Voraussetzung für den Abschluss der Übernahme: Kieft & Kieft will Mieten für UFA-Kinos drücken

Voraussetzung für den Abschluss der Übernahme
Kieft & Kieft will Mieten für UFA-Kinos drücken

Nach dem Zuschlag für die Übernahme der insolventen Ufa-Kinos will der Lübecker Kinobetreiber Kieft & Kieft nun eine Senkung der Mietpreise um rund ein Drittel erreichen.

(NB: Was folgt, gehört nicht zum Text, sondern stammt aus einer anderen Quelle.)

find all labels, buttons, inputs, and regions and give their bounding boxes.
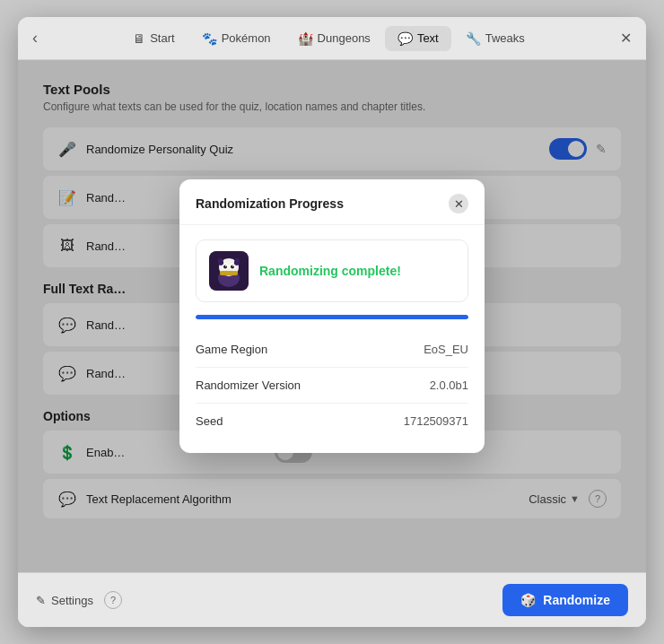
tab-text-label: Text (417, 31, 439, 45)
modal-close-button[interactable]: ✕ (449, 194, 468, 213)
randomization-progress-modal: Randomization Progress ✕ (179, 179, 485, 453)
tab-tweaks-label: Tweaks (485, 31, 525, 45)
tab-text[interactable]: 💬 Text (385, 26, 451, 51)
footer: ✎ Settings ? 🎲 Randomize (18, 572, 646, 627)
back-button[interactable]: ‹ (25, 25, 45, 51)
svg-point-5 (223, 265, 227, 269)
complete-text: Randomizing complete! (259, 264, 401, 278)
text-icon: 💬 (398, 31, 413, 46)
randomize-btn-label: Randomize (543, 593, 610, 607)
mascot-avatar (209, 251, 249, 291)
tab-start[interactable]: 🖥 Start (120, 26, 187, 51)
settings-label: Settings (51, 594, 93, 607)
svg-point-7 (225, 265, 226, 266)
modal-body: Randomizing complete! Game Region EoS_EU… (179, 225, 485, 453)
svg-point-6 (231, 265, 234, 269)
modal-title: Randomization Progress (196, 196, 344, 211)
settings-icon: ✎ (36, 594, 46, 607)
svg-point-8 (232, 265, 233, 266)
main-window: ‹ 🖥 Start 🐾 Pokémon 🏰 Dungeons 💬 Text 🔧 … (18, 17, 646, 627)
randomize-button[interactable]: 🎲 Randomize (502, 584, 628, 616)
modal-overlay: Randomization Progress ✕ (18, 60, 646, 572)
tab-tweaks[interactable]: 🔧 Tweaks (453, 26, 537, 51)
game-region-label: Game Region (196, 343, 267, 356)
game-region-row: Game Region EoS_EU (196, 332, 468, 368)
settings-button[interactable]: ✎ Settings (36, 594, 93, 607)
tab-pokemon-label: Pokémon (222, 31, 271, 45)
randomizer-version-value: 2.0.0b1 (430, 379, 468, 392)
tab-dungeons[interactable]: 🏰 Dungeons (285, 26, 383, 51)
help-icon[interactable]: ? (104, 591, 122, 609)
randomizer-version-label: Randomizer Version (196, 379, 301, 392)
tab-bar: ‹ 🖥 Start 🐾 Pokémon 🏰 Dungeons 💬 Text 🔧 … (18, 17, 646, 60)
pokemon-icon: 🐾 (202, 31, 217, 46)
tab-dungeons-label: Dungeons (318, 31, 371, 45)
svg-rect-9 (220, 271, 238, 275)
tab-pokemon[interactable]: 🐾 Pokémon (189, 26, 284, 51)
modal-header: Randomization Progress ✕ (179, 179, 485, 225)
seed-value: 1712509371 (404, 414, 468, 428)
seed-label: Seed (196, 414, 223, 428)
tab-start-label: Start (150, 31, 174, 45)
start-icon: 🖥 (133, 31, 145, 46)
complete-status-row: Randomizing complete! (196, 239, 468, 302)
dungeons-icon: 🏰 (298, 31, 313, 46)
progress-bar-fill (196, 315, 468, 319)
seed-row: Seed 1712509371 (196, 404, 468, 439)
tweaks-icon: 🔧 (466, 31, 481, 46)
randomizer-version-row: Randomizer Version 2.0.0b1 (196, 368, 468, 404)
progress-bar (196, 315, 468, 319)
tabs-container: 🖥 Start 🐾 Pokémon 🏰 Dungeons 💬 Text 🔧 Tw… (45, 26, 613, 51)
close-button[interactable]: ✕ (613, 26, 639, 50)
main-content: Text Pools Configure what texts can be u… (18, 60, 646, 572)
game-region-value: EoS_EU (424, 343, 468, 356)
randomize-btn-icon: 🎲 (520, 593, 536, 607)
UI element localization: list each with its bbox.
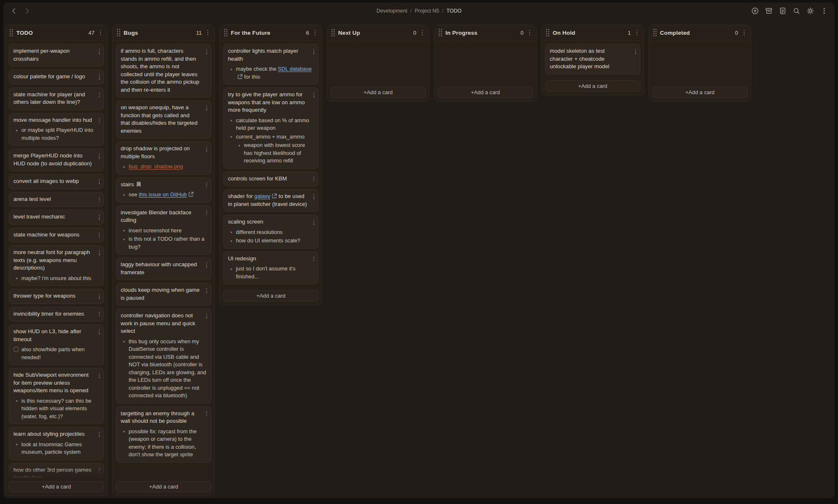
forward-arrow-icon[interactable]: [23, 7, 31, 15]
card-menu-button[interactable]: [97, 73, 102, 81]
add-card-button[interactable]: +Add a card: [545, 80, 640, 92]
card-menu-button[interactable]: [204, 287, 209, 294]
card-menu-button[interactable]: [97, 467, 102, 474]
card[interactable]: stairssee this issue on GitHub: [116, 177, 211, 203]
column-drag-handle-icon[interactable]: [546, 29, 549, 36]
card-menu-button[interactable]: [204, 312, 209, 320]
card-menu-button[interactable]: [311, 255, 316, 263]
column-drag-handle-icon[interactable]: [331, 29, 335, 36]
column-menu-button[interactable]: [98, 29, 103, 37]
card[interactable]: investigate Blender backface cullinginse…: [116, 206, 211, 255]
card[interactable]: scaling screendifferent resolutionshow d…: [223, 215, 318, 249]
card-menu-button[interactable]: [204, 410, 209, 418]
column-drag-handle-icon[interactable]: [653, 29, 657, 36]
card[interactable]: move message handler into hudor maybe sp…: [9, 113, 104, 146]
column-menu-button[interactable]: [313, 29, 318, 37]
column-drag-handle-icon[interactable]: [439, 29, 442, 36]
card-menu-button[interactable]: [311, 193, 316, 201]
card-menu-button[interactable]: [311, 175, 316, 183]
card[interactable]: drop shadow is projected on multiple flo…: [116, 141, 211, 175]
card-menu-button[interactable]: [97, 431, 102, 438]
more-icon[interactable]: [820, 7, 828, 15]
card-menu-button[interactable]: [204, 145, 209, 153]
card-menu-button[interactable]: [204, 48, 209, 55]
card-menu-button[interactable]: [204, 104, 209, 112]
card[interactable]: state machine for weapons: [9, 228, 104, 243]
column-menu-button[interactable]: [527, 29, 533, 37]
card[interactable]: clouds keep moving when game is paused: [116, 283, 211, 306]
column-menu-button[interactable]: [742, 29, 747, 37]
card[interactable]: controller navigation does not work in p…: [116, 309, 211, 404]
card[interactable]: shader for galaxy to be used in planet s…: [223, 189, 318, 212]
card[interactable]: convert all images to webp: [9, 174, 104, 189]
card[interactable]: UI redesignjust so I don't assume it's f…: [223, 252, 318, 285]
card[interactable]: show HUD on L3, hide after timeoutalso s…: [9, 324, 104, 365]
card-menu-button[interactable]: [97, 196, 102, 203]
card-menu-button[interactable]: [97, 178, 102, 185]
new-document-icon[interactable]: [779, 7, 786, 15]
card-menu-button[interactable]: [97, 249, 102, 257]
plus-circle-icon[interactable]: [751, 7, 759, 15]
search-icon[interactable]: [793, 7, 800, 15]
card[interactable]: targetting an enemy through a wall shoul…: [116, 406, 211, 463]
card[interactable]: controller lights match player healthmay…: [223, 44, 318, 85]
card-link[interactable]: this issue on GitHub: [139, 191, 187, 198]
card-menu-button[interactable]: [204, 261, 209, 269]
card-menu-button[interactable]: [97, 213, 102, 221]
add-card-button[interactable]: +Add a card: [652, 87, 747, 98]
breadcrumb-item[interactable]: TODO: [447, 8, 462, 14]
card[interactable]: state machine for player (and others lat…: [9, 87, 104, 110]
column-drag-handle-icon[interactable]: [10, 29, 13, 36]
add-card-button[interactable]: +Add a card: [331, 87, 426, 98]
card-link[interactable]: bug_drop_shadow.png: [129, 163, 183, 170]
column-drag-handle-icon[interactable]: [224, 29, 228, 36]
card-menu-button[interactable]: [97, 311, 102, 318]
card[interactable]: laggy behaviour with uncapped framerate: [116, 257, 211, 280]
card-menu-button[interactable]: [633, 48, 638, 55]
card[interactable]: on weapon unequip, have a function that …: [116, 100, 211, 139]
card[interactable]: more neutral font for paragraph texts (e…: [9, 245, 104, 286]
column-drag-handle-icon[interactable]: [117, 29, 120, 36]
card[interactable]: controls screen for KBM: [223, 172, 318, 187]
add-card-button[interactable]: +Add a card: [9, 481, 104, 492]
card[interactable]: if ammo is full, characters stands in am…: [116, 44, 211, 98]
card[interactable]: try to give the player ammo for weapons …: [223, 87, 318, 169]
card-menu-button[interactable]: [311, 219, 316, 226]
card[interactable]: implement per-weapon crosshairs: [9, 44, 104, 67]
settings-icon[interactable]: [807, 7, 814, 15]
card[interactable]: invincibility timer for enemies: [9, 307, 104, 322]
card-menu-button[interactable]: [311, 91, 316, 99]
card-menu-button[interactable]: [97, 372, 102, 379]
card-menu-button[interactable]: [97, 231, 102, 239]
card-menu-button[interactable]: [97, 91, 102, 99]
card-link[interactable]: SDL database: [278, 66, 312, 72]
card[interactable]: level travel mechanic: [9, 210, 104, 225]
card[interactable]: thrower type for weapons: [9, 289, 104, 304]
card-link[interactable]: galaxy: [254, 193, 270, 199]
card-menu-button[interactable]: [97, 152, 102, 160]
column-menu-button[interactable]: [205, 29, 211, 37]
add-card-button[interactable]: +Add a card: [116, 481, 211, 492]
card-menu-button[interactable]: [204, 209, 209, 217]
card-menu-button[interactable]: [311, 48, 316, 55]
add-card-button[interactable]: +Add a card: [438, 87, 533, 98]
card[interactable]: hide SubViewport environment for item pr…: [9, 368, 104, 424]
card-menu-button[interactable]: [204, 181, 209, 189]
card-menu-button[interactable]: [97, 48, 102, 55]
card[interactable]: learn about styling projectileslook at I…: [9, 427, 104, 460]
archive-icon[interactable]: [765, 7, 773, 15]
breadcrumb-item[interactable]: Development: [377, 8, 408, 14]
card[interactable]: how do other 3rd person games handle the…: [9, 463, 104, 478]
back-arrow-icon[interactable]: [10, 7, 18, 15]
card[interactable]: arena test level: [9, 192, 104, 207]
column-menu-button[interactable]: [634, 29, 640, 37]
card-menu-button[interactable]: [97, 328, 102, 336]
card[interactable]: model skeleton as test character + cheat…: [545, 44, 640, 75]
card-menu-button[interactable]: [97, 117, 102, 124]
breadcrumb-item[interactable]: Project N5: [415, 8, 439, 14]
add-card-button[interactable]: +Add a card: [223, 290, 318, 301]
card[interactable]: colour palette for game / logo: [9, 69, 104, 85]
card-menu-button[interactable]: [97, 293, 102, 300]
column-menu-button[interactable]: [420, 29, 425, 37]
checkbox-circle-icon[interactable]: [13, 347, 19, 352]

Reuters FRANKFURT. Die angepeilten Mietsenkungen seien von Standort zu Standort unterschiedlich. Im Durchschnitt müssten die Mieten aber um rund ein Drittel sinken, um die Kinos wirtschaftlich betreiben zu können, erläuterte Ufa-Insolvenzverwalter Jens-Sören Schröder am Dienstag. Ein Sprecher von Kieft & Kieft sagte, er sei zuversichtlich, dass die Gespräche binnen zwei Wochen abzuschließen seien. Eine drastische Senkung der Mietpreise für die 32 Kinos gilt als Voraussetzung für den Abschluss der Übernahme, die zum 1. April erfolgen soll.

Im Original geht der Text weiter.